Collected data entries
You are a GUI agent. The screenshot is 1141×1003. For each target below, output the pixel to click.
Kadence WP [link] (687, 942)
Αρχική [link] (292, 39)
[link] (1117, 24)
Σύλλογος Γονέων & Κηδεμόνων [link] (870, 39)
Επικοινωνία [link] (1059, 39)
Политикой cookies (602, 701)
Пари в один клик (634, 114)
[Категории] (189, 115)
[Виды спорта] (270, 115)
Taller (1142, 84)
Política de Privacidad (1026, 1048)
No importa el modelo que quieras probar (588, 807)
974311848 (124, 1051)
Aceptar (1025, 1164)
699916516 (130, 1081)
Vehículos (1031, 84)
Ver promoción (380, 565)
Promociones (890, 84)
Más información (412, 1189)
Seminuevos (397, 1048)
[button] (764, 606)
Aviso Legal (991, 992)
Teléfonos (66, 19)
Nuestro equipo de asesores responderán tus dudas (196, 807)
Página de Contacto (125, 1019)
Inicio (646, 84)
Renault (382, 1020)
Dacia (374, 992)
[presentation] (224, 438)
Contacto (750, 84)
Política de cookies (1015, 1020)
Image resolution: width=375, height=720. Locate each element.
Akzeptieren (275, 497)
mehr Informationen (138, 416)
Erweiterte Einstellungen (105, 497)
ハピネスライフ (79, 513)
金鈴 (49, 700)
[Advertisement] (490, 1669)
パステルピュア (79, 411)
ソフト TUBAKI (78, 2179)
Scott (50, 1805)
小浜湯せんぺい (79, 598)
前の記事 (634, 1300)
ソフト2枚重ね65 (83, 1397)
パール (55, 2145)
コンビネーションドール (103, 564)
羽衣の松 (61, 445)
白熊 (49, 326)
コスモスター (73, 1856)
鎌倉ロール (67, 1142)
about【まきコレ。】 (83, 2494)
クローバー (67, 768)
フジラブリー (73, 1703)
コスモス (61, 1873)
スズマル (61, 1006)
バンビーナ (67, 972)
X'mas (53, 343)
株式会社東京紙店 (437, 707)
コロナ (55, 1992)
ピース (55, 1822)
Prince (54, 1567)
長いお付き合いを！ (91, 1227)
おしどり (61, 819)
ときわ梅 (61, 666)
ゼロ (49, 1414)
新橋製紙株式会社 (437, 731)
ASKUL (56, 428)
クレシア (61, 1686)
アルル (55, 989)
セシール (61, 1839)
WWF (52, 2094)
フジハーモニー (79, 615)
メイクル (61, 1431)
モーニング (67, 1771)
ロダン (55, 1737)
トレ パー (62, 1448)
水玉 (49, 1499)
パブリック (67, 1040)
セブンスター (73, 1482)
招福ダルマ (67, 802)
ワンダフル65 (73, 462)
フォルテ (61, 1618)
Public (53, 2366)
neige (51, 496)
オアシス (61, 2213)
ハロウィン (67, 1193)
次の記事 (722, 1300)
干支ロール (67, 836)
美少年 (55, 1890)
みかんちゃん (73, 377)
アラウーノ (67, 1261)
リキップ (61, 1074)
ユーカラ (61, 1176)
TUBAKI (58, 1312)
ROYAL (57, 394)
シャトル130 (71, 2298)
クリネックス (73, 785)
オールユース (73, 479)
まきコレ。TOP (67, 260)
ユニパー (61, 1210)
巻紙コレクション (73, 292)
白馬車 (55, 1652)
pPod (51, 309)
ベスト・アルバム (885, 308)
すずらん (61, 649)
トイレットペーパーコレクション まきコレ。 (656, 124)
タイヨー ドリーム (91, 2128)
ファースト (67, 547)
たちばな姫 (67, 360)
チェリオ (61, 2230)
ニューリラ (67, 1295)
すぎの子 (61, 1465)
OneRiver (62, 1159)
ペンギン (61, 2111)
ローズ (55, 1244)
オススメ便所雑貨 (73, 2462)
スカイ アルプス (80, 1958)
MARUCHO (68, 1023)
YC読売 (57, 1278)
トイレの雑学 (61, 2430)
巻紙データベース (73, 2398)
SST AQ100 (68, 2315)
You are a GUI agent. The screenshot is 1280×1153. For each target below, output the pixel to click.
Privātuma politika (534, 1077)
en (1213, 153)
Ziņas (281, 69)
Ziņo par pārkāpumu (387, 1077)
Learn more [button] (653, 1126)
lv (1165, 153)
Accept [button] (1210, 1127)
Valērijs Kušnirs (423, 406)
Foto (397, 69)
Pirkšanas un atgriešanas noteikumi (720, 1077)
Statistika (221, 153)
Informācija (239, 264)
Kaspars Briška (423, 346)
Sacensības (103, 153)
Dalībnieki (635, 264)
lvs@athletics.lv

■ **DIRECTIONS FOR THIS TASK**
Return all the data exactly as given.

■ **THE COMPLETED TASK**
You are a GUI agent. The screenshot is 1141×1003. For each target below, output the pixel to click.
Kadence WP [link] (687, 942)
Αρχική [link] (292, 39)
[link] (1117, 24)
Σύλλογος Γονέων & Κηδεμόνων [link] (870, 39)
Επικοινωνία [link] (1059, 39)
Политикой cookies (602, 701)
Пари в один клик (634, 114)
[Категории] (189, 115)
[Виды спорта] (270, 115)
Taller (1142, 84)
Política de Privacidad (1026, 1048)
No importa el modelo que quieras probar (588, 807)
974311848 (124, 1051)
Aceptar (1025, 1164)
699916516 (130, 1081)
Vehículos (1031, 84)
Ver promoción (380, 565)
Promociones (890, 84)
Más información (412, 1189)
Seminuevos (397, 1048)
[button] (764, 606)
Aviso Legal (991, 992)
Teléfonos (66, 19)
Nuestro equipo de asesores responderán tus dudas (196, 807)
Página de Contacto (125, 1019)
Inicio (646, 84)
Renault (382, 1020)
Dacia (374, 992)
[presentation] (224, 438)
Contacto (750, 84)
Política de cookies (1015, 1020)
Image resolution: width=375, height=720. Locate each element.
Akzeptieren (275, 497)
mehr Informationen (138, 416)
Erweiterte Einstellungen (105, 497)
ハピネスライフ (79, 513)
金鈴 (49, 700)
[Advertisement] (490, 1669)
パステルピュア (79, 411)
ソフト TUBAKI (78, 2179)
Scott (50, 1805)
小浜湯せんぺい (79, 598)
前の記事 (634, 1300)
ソフト2枚重ね65 (83, 1397)
パール (55, 2145)
コンビネーションドール (103, 564)
羽衣の松 (61, 445)
白熊 (49, 326)
コスモスター (73, 1856)
鎌倉ロール (67, 1142)
about【まきコレ。】 (83, 2494)
クローバー (67, 768)
フジラブリー (73, 1703)
コスモス (61, 1873)
スズマル (61, 1006)
バンビーナ (67, 972)
X'mas (53, 343)
株式会社東京紙店 (437, 707)
コロナ (55, 1992)
ピース (55, 1822)
Prince (54, 1567)
長いお付き合いを！ (91, 1227)
おしどり (61, 819)
ときわ梅 (61, 666)
ゼロ (49, 1414)
新橋製紙株式会社 (437, 731)
ASKUL (56, 428)
クレシア (61, 1686)
アルル (55, 989)
セシール (61, 1839)
WWF (52, 2094)
フジハーモニー (79, 615)
メイクル (61, 1431)
モーニング (67, 1771)
ロダン (55, 1737)
トレ パー (62, 1448)
水玉 (49, 1499)
パブリック (67, 1040)
セブンスター (73, 1482)
招福ダルマ (67, 802)
ワンダフル65 (73, 462)
フォルテ (61, 1618)
Public (53, 2366)
neige (51, 496)
オアシス (61, 2213)
ハロウィン (67, 1193)
次の記事 (722, 1300)
干支ロール (67, 836)
美少年 (55, 1890)
みかんちゃん (73, 377)
アラウーノ (67, 1261)
リキップ (61, 1074)
ユーカラ (61, 1176)
TUBAKI (58, 1312)
ROYAL (57, 394)
シャトル130 (71, 2298)
クリネックス (73, 785)
オールユース (73, 479)
まきコレ。TOP (67, 260)
ユニパー (61, 1210)
巻紙コレクション (73, 292)
白馬車 (55, 1652)
pPod (51, 309)
ベスト・アルバム (885, 308)
すずらん (61, 649)
トイレットペーパーコレクション まきコレ。 (656, 124)
タイヨー ドリーム (91, 2128)
ファースト (67, 547)
たちばな姫 (67, 360)
チェリオ (61, 2230)
ニューリラ (67, 1295)
すぎの子 (61, 1465)
OneRiver (62, 1159)
ペンギン (61, 2111)
ローズ (55, 1244)
オススメ便所雑貨 (73, 2462)
スカイ アルプス (80, 1958)
MARUCHO (68, 1023)
YC読売 (57, 1278)
トイレの雑学 (61, 2430)
巻紙データベース (73, 2398)
SST AQ100 (68, 2315)
You are a GUI agent. The screenshot is 1280×1153. For each target below, output the pixel to click.
Privātuma politika (534, 1077)
en (1213, 153)
Ziņas (281, 69)
Ziņo par pārkāpumu (387, 1077)
Learn more [button] (653, 1126)
lv (1165, 153)
Accept [button] (1210, 1127)
Valērijs Kušnirs (423, 406)
Foto (397, 69)
Pirkšanas un atgriešanas noteikumi (720, 1077)
Statistika (221, 153)
Informācija (239, 264)
Kaspars Briška (423, 346)
Sacensības (103, 153)
Dalībnieki (635, 264)
lvs@athletics.lv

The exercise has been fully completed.